The roleplaying books were "The Lost Caravan" which is a road trip set after an alien invasion. I liked this, but it's very much a one-shot campaign, albeit one that would probably play out differently every time you run it. Starting from a variety of locations, your caravan crosses from one side of the USA to another and becomes increasingly involved with the events of the invasion. Not sure that I will run this but definitely don't regret the impulse purchase. I must read Fria Ligan's "Electric State" and compare the feel of that to this.
I also read "Tokyo: Otherscape". Gorgeously illustrated, well written and evocative, it didn't quite land for me. I'd hoped it would make me super-excited about this setting from the publishers of City of Mist, but although there were a couple of moments where I though 'Oh that's interesting" it didn't give me the GM tingles. It's a shame in some ways as the way the City of Mist Engine has been built, this looks like really well built system for any cyberpunk type game. Perhaps running this at Revelation in February will change my mind a little.
Non-fiction was varied. My favourite two books for the month were Charles Stross' "A Conventional Boy" and Derek B. Miller's "Radio Life".
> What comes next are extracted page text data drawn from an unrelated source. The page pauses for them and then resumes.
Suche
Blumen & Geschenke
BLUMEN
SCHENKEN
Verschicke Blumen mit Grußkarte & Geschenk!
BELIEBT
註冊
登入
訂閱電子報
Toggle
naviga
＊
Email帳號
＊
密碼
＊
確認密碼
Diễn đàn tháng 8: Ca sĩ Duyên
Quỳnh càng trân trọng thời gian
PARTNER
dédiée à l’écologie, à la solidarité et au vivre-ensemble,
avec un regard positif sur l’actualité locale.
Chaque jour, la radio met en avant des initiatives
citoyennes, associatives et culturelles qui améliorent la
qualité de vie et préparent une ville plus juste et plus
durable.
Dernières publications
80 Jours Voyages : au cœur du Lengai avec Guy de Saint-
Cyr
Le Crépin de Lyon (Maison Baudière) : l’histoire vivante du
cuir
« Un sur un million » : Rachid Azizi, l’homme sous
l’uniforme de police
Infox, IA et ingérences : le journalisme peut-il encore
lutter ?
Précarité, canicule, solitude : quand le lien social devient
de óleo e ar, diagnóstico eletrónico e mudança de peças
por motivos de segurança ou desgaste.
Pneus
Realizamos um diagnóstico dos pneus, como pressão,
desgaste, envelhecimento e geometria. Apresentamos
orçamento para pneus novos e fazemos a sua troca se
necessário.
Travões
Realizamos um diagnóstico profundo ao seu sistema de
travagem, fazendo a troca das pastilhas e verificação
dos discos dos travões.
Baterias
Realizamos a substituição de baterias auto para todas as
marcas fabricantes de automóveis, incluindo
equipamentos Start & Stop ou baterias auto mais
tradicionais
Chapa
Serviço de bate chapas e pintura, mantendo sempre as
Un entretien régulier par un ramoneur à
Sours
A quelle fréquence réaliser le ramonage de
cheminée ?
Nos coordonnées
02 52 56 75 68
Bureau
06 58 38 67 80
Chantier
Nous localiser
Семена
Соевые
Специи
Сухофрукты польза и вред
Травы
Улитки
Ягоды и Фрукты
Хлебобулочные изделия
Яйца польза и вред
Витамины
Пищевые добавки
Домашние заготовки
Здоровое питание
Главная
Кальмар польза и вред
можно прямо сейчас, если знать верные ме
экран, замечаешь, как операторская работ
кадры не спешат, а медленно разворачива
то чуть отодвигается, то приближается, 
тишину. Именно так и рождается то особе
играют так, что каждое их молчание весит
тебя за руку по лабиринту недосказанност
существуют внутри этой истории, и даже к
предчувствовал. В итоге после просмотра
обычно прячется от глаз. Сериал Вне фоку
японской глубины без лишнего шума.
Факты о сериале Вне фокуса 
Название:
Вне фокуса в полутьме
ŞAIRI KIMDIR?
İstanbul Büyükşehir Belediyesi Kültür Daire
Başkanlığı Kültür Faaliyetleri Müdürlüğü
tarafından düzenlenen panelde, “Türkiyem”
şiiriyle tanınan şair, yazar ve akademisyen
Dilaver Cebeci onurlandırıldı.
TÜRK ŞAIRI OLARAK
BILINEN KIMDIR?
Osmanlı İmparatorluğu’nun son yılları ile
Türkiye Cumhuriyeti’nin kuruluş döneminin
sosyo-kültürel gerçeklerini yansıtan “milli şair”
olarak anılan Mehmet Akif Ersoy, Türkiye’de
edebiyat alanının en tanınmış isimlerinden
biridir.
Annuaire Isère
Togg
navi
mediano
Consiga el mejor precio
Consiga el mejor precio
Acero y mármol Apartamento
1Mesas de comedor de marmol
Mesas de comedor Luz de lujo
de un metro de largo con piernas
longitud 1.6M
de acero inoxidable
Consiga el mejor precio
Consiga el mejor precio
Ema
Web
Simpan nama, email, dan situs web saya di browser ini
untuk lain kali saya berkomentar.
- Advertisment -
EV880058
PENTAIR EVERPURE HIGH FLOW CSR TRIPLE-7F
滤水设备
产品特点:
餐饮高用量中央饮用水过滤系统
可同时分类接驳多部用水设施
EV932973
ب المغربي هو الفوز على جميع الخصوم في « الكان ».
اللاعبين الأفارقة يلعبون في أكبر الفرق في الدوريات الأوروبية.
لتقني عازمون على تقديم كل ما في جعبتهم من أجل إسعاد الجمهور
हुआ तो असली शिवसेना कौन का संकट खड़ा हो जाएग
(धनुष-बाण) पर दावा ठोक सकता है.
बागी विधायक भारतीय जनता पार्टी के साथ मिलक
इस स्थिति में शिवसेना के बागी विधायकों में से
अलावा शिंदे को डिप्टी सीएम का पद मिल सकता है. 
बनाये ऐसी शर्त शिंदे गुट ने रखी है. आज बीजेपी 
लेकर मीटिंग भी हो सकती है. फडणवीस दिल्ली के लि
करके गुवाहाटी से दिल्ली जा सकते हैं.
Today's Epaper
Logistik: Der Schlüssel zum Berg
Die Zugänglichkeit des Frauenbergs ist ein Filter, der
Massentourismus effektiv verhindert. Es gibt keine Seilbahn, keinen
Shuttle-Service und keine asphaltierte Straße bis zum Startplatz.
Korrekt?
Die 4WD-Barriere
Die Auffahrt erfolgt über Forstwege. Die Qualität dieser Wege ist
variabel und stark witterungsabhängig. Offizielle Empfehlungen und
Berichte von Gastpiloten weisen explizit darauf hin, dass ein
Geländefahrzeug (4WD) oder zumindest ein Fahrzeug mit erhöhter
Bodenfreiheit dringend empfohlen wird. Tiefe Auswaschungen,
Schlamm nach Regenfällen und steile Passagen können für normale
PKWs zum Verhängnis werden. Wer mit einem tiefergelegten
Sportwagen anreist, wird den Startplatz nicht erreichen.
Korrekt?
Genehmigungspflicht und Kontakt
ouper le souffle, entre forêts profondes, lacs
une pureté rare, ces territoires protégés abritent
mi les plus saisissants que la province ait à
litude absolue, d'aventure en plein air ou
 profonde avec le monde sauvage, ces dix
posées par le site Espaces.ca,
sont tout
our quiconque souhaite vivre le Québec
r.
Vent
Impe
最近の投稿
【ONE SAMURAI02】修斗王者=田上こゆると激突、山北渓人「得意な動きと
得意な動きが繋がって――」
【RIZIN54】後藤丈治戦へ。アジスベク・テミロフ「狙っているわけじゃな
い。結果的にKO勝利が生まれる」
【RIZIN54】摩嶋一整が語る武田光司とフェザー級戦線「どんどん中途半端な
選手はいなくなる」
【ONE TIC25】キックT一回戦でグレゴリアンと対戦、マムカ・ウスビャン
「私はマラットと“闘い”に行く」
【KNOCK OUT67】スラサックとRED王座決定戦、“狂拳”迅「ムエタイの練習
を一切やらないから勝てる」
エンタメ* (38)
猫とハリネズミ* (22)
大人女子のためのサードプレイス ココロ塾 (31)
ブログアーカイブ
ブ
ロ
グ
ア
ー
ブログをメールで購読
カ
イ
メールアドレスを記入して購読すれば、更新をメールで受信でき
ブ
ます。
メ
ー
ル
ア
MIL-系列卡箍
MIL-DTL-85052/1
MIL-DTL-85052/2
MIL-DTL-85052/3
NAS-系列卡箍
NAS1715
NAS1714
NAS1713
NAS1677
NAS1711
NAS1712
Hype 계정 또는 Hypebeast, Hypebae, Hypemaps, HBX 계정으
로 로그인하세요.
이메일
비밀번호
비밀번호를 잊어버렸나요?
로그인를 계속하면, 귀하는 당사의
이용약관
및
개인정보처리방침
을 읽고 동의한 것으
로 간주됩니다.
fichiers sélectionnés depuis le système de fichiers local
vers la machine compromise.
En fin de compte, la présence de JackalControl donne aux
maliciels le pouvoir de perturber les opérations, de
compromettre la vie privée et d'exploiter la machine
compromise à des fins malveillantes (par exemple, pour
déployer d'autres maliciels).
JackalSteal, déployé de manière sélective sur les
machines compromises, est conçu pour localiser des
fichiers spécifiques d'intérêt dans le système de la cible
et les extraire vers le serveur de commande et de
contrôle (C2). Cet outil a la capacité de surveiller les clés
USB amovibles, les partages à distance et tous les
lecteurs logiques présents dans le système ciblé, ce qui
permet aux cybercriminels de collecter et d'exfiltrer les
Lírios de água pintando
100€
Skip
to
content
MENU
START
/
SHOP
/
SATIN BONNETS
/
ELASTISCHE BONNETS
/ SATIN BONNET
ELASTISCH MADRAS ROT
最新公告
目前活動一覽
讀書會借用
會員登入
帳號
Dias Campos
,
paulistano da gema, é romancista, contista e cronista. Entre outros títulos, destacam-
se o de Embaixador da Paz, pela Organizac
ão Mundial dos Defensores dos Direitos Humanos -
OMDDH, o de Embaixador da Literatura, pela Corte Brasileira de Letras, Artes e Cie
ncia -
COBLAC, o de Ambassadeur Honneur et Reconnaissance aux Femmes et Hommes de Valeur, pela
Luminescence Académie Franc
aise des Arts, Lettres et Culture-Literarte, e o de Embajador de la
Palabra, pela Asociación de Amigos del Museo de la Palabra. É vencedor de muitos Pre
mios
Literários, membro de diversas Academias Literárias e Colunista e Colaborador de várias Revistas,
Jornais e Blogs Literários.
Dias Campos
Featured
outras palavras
The Stross delightful mixes the early 1980s Satanic Panic over roleplaying games with a geek's first game convention and twisted cults in the Laundry universe. Miller's book is a post-apocalyptic tale in a future were humanity has collapsed back from a technological high. It reminded me a little of the Legacy: Life Amongst the Ruins roleplaying game in flavour and was extremely well written. Loved the thread of hope for the future in this story. I do like Miller's turn of phrase and all his books so far have drawn me in.
"Norwegian by Night" is another novel by the same author which I also read. In this one, a former US Marine is living with his grand-daughter in Norway, when he witnesses a killing and ends up trying to protect a small child. The protagonist perhaps has the early signs of dementia, or perhaps it's the weight of the years that he has lived. I enjoyed this and it was quite different.
"Galveston" is by the show-writer for the first season of True Detective and it shows. There's that intimate feel of the south of the USA. The main character is a flawed career criminal who faces a set up that puts his life in danger. Overall, a good book even if I never liked the protagonist.
"Good Girls Don't Die" was a return to Christina Henry. It's a twisty tale of three women who find their lives threatened when they end up somewhere they don't expect to be. Their stories intersect and come to a fast but effective conclusion.
Finally, I read Sarah Penner's "The Conjurer's Wife" which was a short novella about the wife of a Conjurer (no surprise there). They are performing in 1820s Venice, in a show that seems to have real magic. Olivia is his assistant and wife, but a secret from their past is about to be revealed. Enjoyable, even if I did half-guess what the reveal would be.